Hybrid Data Pipeline can be deployed on one or more nodes behind a load balancer to provide high availability and scalability. Hybrid Data Pipeline supports load balancers that use the TCP tunneling protocol and ones that use the WebSocket protocol. During deployment, network load balancing should be specified for TCP tunneling, or cloud load balancing should be specified for the WebSocket protocol. 1 You must also provide the hostname or IP address of the machine hosting the load balancer when configuring the server during deployment.

In addition to configuring Hybrid Data Pipeline to use a load balancer, the load balancer itself must be configured for your Hybrid Data Pipeline environment. The following criteria describe configuration requirements for the load balancer.

  • The load balancer must be configured to accept HTTPS connections on port 443 and unencrypted HTTP connections on port 80.
  • The load balancer must be configured for SSL termination to support client-side SSL communication between the load balancer and client applications. The load balancer may also be configured to support server-side SSL communication. See SSL configuration for details.
  • The load balancer must support session affinity. The load balancer must either be configured to supply its own cookies or to pass the cookies generated by the Hybrid Data Pipeline service back to the client. The Hybrid Data Pipeline service provides a cookie named C2S-SESSION that can be used by the load balancer.

    For ODBC and JDBC applications, the ODBC and JDBC drivers automatically use cookies for session affinity. OData applications should be configured to echo cookies for optimal performance. When OData applications cannot be configured to echo cookies, an internal mechanism called the distributed file persistence manager is used. See Client application configuration for details.

  • The load balancer must pass the hostname in the Host header when a request is made to an individual Hybrid Data Pipeline node. For example, if the hostname used to access the cluster is hdp.mycorp.com and the individual nodes behind the load balancer have the hostnames hdpsvr1.mycorp.com, hdpsvr2.mycorp.com, hdpsvr3.mycorp.com, then the Host header in the request forwarded to the Hybrid Data Pipeline node must be the load balancer hostname hdp.mycorp.com.
  • The load balancer must supply the X-Forwarded-Proto header to indicate to the Hybrid Data Pipeline node whether the request was received by the load balancer as an HTTP or HTTPS request.
  • The load balancer must supply the X-Forwarded-For header for IP address filtering. The X-Forwarded-For header is also required if the client IP address is needed for Hybrid Data Pipeline access logs. If the X-Forwarded-For header is not supplied, the IP address in the access logs will always be the load balancer's IP address.
  • The load balancer may be configured to run HTTP or HTTPS health checks against nodes with the Health Check API.

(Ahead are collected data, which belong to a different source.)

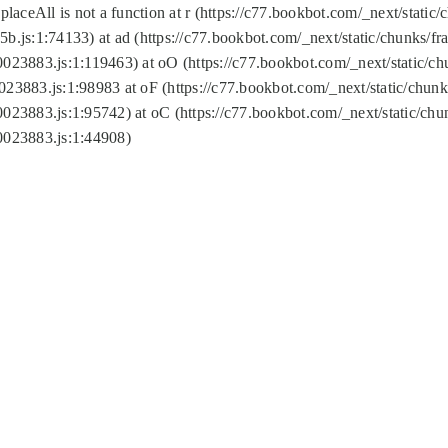
replaceAll is not a function at r (https://c77.bookbot.com/_next/sta
b.js:1:74133) at ad (https://c77.bookbot.com/_next/static/chunks/
0023883.js:1:119463) at oO (https://c77.bookbot.com/_next/static/
023883.js:1:98983 at oF (https://c77.bookbot.com/_next/static/chu
0023883.js:1:95742) at oC (https://c77.bookbot.com/_next/static/c
0023883.js:1:44908)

  • For OData queries, the load balancer should be configured to timeout after 5 or more minutes. By default, Hybrid Data Pipeline gives OData requests just under 5 minutes (285 seconds) to respond. If the load balancer is configured for a shorter time, 504 Gateway timeout errors may occur.

  • Additional configurations are required if you are using the On-Premises Connector to connect to on-premises data. These configurations depend on the type of load balancer you are using. See the following topics for details.
Important: In addition to SSL termination, it is strongly recommended that the load balancer be configured to mitigate Denial of Service (DoS) and Distributed Denial of Service (DDoS) attacks through other mechanisms. Such mechanisms may include rate limiting and connection throttling, IP reputation and blacklisting, SYN flood protection, application layer filtering, geo-blocking and geo-fencing, SSL offloading and inspection, and Web Application Firewall (WAF) integration.
1 The TCP tunneling protocol is typically used in network load balancing, and the WebSocket protocol is typically used in cloud load balancing. However, depending on the requirements of your load balancer, either protocol may be used with network or cloud load balancing.